[Stored data entries]
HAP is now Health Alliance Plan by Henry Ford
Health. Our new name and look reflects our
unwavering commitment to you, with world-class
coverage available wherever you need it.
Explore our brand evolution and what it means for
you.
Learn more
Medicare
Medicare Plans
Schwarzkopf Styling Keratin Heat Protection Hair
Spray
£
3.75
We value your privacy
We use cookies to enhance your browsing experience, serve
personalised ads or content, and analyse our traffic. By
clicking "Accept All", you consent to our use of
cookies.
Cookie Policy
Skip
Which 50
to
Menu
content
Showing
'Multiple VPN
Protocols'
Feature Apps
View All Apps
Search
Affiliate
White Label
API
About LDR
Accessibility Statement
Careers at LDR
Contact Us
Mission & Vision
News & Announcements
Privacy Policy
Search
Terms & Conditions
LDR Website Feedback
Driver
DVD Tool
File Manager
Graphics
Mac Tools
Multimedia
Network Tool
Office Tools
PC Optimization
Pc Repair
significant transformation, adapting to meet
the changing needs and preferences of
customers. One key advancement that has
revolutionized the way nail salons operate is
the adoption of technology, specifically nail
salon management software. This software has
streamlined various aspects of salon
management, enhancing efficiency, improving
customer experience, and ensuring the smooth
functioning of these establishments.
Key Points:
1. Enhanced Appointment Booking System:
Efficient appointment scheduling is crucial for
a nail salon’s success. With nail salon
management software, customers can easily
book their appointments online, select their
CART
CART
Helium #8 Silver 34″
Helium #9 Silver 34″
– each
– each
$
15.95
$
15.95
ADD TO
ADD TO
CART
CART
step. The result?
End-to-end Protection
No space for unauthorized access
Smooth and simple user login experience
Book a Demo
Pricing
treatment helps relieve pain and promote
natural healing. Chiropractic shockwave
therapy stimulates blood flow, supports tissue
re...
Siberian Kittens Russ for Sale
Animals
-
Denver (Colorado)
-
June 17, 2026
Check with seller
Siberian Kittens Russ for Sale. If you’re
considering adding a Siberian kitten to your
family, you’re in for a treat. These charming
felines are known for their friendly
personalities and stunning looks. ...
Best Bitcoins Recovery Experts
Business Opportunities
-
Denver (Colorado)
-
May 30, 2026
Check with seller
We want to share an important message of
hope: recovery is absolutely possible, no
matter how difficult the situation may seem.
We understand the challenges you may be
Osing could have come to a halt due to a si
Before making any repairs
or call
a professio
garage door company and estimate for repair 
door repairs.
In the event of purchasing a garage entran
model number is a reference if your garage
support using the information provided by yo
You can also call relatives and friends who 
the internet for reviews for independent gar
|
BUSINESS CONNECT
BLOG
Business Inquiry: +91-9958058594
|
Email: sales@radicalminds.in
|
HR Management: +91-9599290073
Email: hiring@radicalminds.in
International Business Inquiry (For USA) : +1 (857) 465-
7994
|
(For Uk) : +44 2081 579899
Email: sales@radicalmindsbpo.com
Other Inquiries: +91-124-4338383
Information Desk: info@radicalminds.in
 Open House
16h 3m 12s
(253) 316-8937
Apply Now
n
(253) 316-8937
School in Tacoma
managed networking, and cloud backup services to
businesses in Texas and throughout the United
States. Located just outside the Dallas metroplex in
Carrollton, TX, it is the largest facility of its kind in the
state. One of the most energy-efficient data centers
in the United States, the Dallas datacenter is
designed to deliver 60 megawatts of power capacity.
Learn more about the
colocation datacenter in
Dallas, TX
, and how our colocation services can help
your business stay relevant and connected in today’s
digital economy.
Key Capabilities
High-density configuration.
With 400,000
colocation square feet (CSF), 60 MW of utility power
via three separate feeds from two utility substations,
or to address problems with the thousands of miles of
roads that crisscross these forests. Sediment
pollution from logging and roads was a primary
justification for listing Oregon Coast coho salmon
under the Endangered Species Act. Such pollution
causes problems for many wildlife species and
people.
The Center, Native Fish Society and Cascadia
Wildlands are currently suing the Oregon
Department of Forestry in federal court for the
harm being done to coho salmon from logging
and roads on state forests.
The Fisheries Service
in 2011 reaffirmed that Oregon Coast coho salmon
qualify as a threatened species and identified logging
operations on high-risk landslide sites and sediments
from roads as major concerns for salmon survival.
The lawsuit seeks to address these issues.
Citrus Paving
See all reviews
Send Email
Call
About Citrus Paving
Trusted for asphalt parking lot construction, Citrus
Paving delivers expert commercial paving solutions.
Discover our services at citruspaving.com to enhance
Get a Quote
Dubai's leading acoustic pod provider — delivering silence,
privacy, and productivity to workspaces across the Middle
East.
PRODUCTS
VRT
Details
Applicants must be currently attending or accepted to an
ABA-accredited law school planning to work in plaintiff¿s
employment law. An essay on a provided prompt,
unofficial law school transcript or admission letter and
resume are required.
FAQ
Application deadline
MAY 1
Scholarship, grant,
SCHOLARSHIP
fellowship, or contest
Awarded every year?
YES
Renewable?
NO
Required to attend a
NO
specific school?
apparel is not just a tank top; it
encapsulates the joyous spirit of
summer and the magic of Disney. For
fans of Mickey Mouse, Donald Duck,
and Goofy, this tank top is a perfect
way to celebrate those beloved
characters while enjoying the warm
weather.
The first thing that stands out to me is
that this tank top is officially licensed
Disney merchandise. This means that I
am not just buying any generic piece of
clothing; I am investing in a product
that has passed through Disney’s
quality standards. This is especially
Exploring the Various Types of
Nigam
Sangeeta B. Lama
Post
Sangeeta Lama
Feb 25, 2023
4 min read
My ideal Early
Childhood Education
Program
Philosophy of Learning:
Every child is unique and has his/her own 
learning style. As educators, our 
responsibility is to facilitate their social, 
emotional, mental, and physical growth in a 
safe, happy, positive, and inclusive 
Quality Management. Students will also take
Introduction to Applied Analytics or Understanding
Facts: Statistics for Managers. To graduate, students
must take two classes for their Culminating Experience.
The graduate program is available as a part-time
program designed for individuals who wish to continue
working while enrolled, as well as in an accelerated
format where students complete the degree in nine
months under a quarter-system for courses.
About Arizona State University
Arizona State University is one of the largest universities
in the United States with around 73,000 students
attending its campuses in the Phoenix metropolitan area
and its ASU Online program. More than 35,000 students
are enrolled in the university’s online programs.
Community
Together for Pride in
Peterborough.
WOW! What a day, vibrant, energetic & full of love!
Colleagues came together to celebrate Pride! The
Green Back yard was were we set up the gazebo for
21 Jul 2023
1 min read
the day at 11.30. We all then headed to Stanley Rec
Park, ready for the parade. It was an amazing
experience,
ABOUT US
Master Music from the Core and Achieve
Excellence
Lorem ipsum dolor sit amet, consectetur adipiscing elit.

● **INSTRUCTIONS TO FOLLOW**: Every record above should be written out exactly.

● **OUTPUT FOR THIS EXERCISE**:
HAP is now Health Alliance Plan by Henry Ford
Health. Our new name and look reflects our
unwavering commitment to you, with world-class
coverage available wherever you need it.
Explore our brand evolution and what it means for
you.
Learn more
Medicare
Medicare Plans
Schwarzkopf Styling Keratin Heat Protection Hair
Spray
£
3.75
We value your privacy
We use cookies to enhance your browsing experience, serve
personalised ads or content, and analyse our traffic. By
clicking "Accept All", you consent to our use of
cookies.
Cookie Policy
Skip
Which 50
to
Menu
content
Showing
'Multiple VPN
Protocols'
Feature Apps
View All Apps
Search
Affiliate
White Label
API
About LDR
Accessibility Statement
Careers at LDR
Contact Us
Mission & Vision
News & Announcements
Privacy Policy
Search
Terms & Conditions
LDR Website Feedback
Driver
DVD Tool
File Manager
Graphics
Mac Tools
Multimedia
Network Tool
Office Tools
PC Optimization
Pc Repair
significant transformation, adapting to meet
the changing needs and preferences of
customers. One key advancement that has
revolutionized the way nail salons operate is
the adoption of technology, specifically nail
salon management software. This software has
streamlined various aspects of salon
management, enhancing efficiency, improving
customer experience, and ensuring the smooth
functioning of these establishments.
Key Points:
1. Enhanced Appointment Booking System:
Efficient appointment scheduling is crucial for
a nail salon’s success. With nail salon
management software, customers can easily
book their appointments online, select their
CART
CART
Helium #8 Silver 34″
Helium #9 Silver 34″
– each
– each
$
15.95
$
15.95
ADD TO
ADD TO
CART
CART
step. The result?
End-to-end Protection
No space for unauthorized access
Smooth and simple user login experience
Book a Demo
Pricing
treatment helps relieve pain and promote
natural healing. Chiropractic shockwave
therapy stimulates blood flow, supports tissue
re...
Siberian Kittens Russ for Sale
Animals
-
Denver (Colorado)
-
June 17, 2026
Check with seller
Siberian Kittens Russ for Sale. If you’re
considering adding a Siberian kitten to your
family, you’re in for a treat. These charming
felines are known for their friendly
personalities and stunning looks. ...
Best Bitcoins Recovery Experts
Business Opportunities
-
Denver (Colorado)
-
May 30, 2026
Check with seller
We want to share an important message of
hope: recovery is absolutely possible, no
matter how difficult the situation may seem.
We understand the challenges you may be
Osing could have come to a halt due to a si
Before making any repairs
or call
a professio
garage door company and estimate for repair 
door repairs.
In the event of purchasing a garage entran
model number is a reference if your garage
support using the information provided by yo
You can also call relatives and friends who 
the internet for reviews for independent gar
|
BUSINESS CONNECT
BLOG
Business Inquiry: +91-9958058594
|
Email: sales@radicalminds.in
|
HR Management: +91-9599290073
Email: hiring@radicalminds.in
International Business Inquiry (For USA) : +1 (857) 465-
7994
|
(For Uk) : +44 2081 579899
Email: sales@radicalmindsbpo.com
Other Inquiries: +91-124-4338383
Information Desk: info@radicalminds.in
 Open House
16h 3m 12s
(253) 316-8937
Apply Now
n
(253) 316-8937
School in Tacoma
managed networking, and cloud backup services to
businesses in Texas and throughout the United
States. Located just outside the Dallas metroplex in
Carrollton, TX, it is the largest facility of its kind in the
state. One of the most energy-efficient data centers
in the United States, the Dallas datacenter is
designed to deliver 60 megawatts of power capacity.
Learn more about the
colocation datacenter in
Dallas, TX
, and how our colocation services can help
your business stay relevant and connected in today’s
digital economy.
Key Capabilities
High-density configuration.
With 400,000
colocation square feet (CSF), 60 MW of utility power
via three separate feeds from two utility substations,
or to address problems with the thousands of miles of
roads that crisscross these forests. Sediment
pollution from logging and roads was a primary
justification for listing Oregon Coast coho salmon
under the Endangered Species Act. Such pollution
causes problems for many wildlife species and
people.
The Center, Native Fish Society and Cascadia
Wildlands are currently suing the Oregon
Department of Forestry in federal court for the
harm being done to coho salmon from logging
and roads on state forests.
The Fisheries Service
in 2011 reaffirmed that Oregon Coast coho salmon
qualify as a threatened species and identified logging
operations on high-risk landslide sites and sediments
from roads as major concerns for salmon survival.
The lawsuit seeks to address these issues.
Citrus Paving
See all reviews
Send Email
Call
About Citrus Paving
Trusted for asphalt parking lot construction, Citrus
Paving delivers expert commercial paving solutions.
Discover our services at citruspaving.com to enhance
Get a Quote
Dubai's leading acoustic pod provider — delivering silence,
privacy, and productivity to workspaces across the Middle
East.
PRODUCTS
VRT
Details
Applicants must be currently attending or accepted to an
ABA-accredited law school planning to work in plaintiff¿s
employment law. An essay on a provided prompt,
unofficial law school transcript or admission letter and
resume are required.
FAQ
Application deadline
MAY 1
Scholarship, grant,
SCHOLARSHIP
fellowship, or contest
Awarded every year?
YES
Renewable?
NO
Required to attend a
NO
specific school?
apparel is not just a tank top; it
encapsulates the joyous spirit of
summer and the magic of Disney. For
fans of Mickey Mouse, Donald Duck,
and Goofy, this tank top is a perfect
way to celebrate those beloved
characters while enjoying the warm
weather.
The first thing that stands out to me is
that this tank top is officially licensed
Disney merchandise. This means that I
am not just buying any generic piece of
clothing; I am investing in a product
that has passed through Disney’s
quality standards. This is especially
Exploring the Various Types of
Nigam
Sangeeta B. Lama
Post
Sangeeta Lama
Feb 25, 2023
4 min read
My ideal Early
Childhood Education
Program
Philosophy of Learning:
Every child is unique and has his/her own 
learning style. As educators, our 
responsibility is to facilitate their social, 
emotional, mental, and physical growth in a 
safe, happy, positive, and inclusive 
Quality Management. Students will also take
Introduction to Applied Analytics or Understanding
Facts: Statistics for Managers. To graduate, students
must take two classes for their Culminating Experience.
The graduate program is available as a part-time
program designed for individuals who wish to continue
working while enrolled, as well as in an accelerated
format where students complete the degree in nine
months under a quarter-system for courses.
About Arizona State University
Arizona State University is one of the largest universities
in the United States with around 73,000 students
attending its campuses in the Phoenix metropolitan area
and its ASU Online program. More than 35,000 students
are enrolled in the university’s online programs.
Community
Together for Pride in
Peterborough.
WOW! What a day, vibrant, energetic & full of love!
Colleagues came together to celebrate Pride! The
Green Back yard was were we set up the gazebo for
21 Jul 2023
1 min read
the day at 11.30. We all then headed to Stanley Rec
Park, ready for the parade. It was an amazing
experience,
ABOUT US
Master Music from the Core and Achieve
Excellence
Lorem ipsum dolor sit amet, consectetur adipiscing elit.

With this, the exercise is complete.